# [The problem]
From the line with "The image size is (618, 1352)." to the final line, print the records exactly as they are.

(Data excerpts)
# # # # #

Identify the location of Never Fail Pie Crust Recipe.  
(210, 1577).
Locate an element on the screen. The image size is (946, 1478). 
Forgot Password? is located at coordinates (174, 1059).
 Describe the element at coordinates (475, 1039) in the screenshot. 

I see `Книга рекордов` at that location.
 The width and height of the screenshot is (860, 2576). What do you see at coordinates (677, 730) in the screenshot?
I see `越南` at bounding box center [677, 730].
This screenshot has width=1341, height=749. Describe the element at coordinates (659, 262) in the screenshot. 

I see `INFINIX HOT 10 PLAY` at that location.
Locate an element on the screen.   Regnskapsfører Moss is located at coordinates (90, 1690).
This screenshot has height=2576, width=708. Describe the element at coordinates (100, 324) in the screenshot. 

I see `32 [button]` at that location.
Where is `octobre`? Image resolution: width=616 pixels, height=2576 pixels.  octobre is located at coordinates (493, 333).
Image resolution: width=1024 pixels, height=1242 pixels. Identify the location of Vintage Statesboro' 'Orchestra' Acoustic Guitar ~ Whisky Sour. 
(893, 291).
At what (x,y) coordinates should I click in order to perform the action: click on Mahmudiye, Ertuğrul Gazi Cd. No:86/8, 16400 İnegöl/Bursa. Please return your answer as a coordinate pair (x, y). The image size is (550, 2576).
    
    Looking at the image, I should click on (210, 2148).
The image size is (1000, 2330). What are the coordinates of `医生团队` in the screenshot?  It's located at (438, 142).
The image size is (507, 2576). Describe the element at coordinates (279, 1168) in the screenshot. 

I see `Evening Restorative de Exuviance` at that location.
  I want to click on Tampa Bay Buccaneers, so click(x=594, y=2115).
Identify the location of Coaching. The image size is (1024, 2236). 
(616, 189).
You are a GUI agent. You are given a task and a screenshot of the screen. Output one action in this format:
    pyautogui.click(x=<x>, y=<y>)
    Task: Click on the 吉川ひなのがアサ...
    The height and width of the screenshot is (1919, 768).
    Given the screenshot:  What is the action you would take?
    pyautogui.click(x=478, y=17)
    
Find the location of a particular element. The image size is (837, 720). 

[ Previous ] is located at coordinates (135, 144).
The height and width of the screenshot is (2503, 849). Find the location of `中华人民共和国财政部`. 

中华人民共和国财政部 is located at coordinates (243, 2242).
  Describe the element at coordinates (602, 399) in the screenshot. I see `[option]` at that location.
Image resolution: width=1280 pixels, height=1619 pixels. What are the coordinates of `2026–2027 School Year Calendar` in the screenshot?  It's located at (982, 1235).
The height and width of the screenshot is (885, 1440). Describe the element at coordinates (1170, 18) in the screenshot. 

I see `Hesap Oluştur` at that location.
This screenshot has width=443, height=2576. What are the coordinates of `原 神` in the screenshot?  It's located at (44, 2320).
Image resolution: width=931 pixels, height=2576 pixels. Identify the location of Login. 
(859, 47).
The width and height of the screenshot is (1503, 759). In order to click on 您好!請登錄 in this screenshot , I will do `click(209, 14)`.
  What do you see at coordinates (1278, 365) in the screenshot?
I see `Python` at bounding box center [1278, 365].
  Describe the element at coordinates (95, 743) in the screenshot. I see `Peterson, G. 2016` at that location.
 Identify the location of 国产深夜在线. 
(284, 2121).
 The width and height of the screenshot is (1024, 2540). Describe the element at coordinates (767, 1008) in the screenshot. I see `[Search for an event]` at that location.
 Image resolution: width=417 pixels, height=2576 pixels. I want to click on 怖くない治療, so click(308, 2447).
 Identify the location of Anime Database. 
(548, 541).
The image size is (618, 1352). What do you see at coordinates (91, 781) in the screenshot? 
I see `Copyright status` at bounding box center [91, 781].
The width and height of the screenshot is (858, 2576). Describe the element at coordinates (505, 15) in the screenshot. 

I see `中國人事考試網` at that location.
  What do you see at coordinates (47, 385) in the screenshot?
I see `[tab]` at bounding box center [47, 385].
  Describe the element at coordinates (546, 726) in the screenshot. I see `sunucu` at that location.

# # # # #

# [Solution for this exercise]
The image size is (618, 1352). What do you see at coordinates (91, 781) in the screenshot? 
I see `Copyright status` at bounding box center [91, 781].
The width and height of the screenshot is (858, 2576). Describe the element at coordinates (505, 15) in the screenshot. 

I see `中國人事考試網` at that location.
  What do you see at coordinates (47, 385) in the screenshot?
I see `[tab]` at bounding box center [47, 385].
  Describe the element at coordinates (546, 726) in the screenshot. I see `sunucu` at that location.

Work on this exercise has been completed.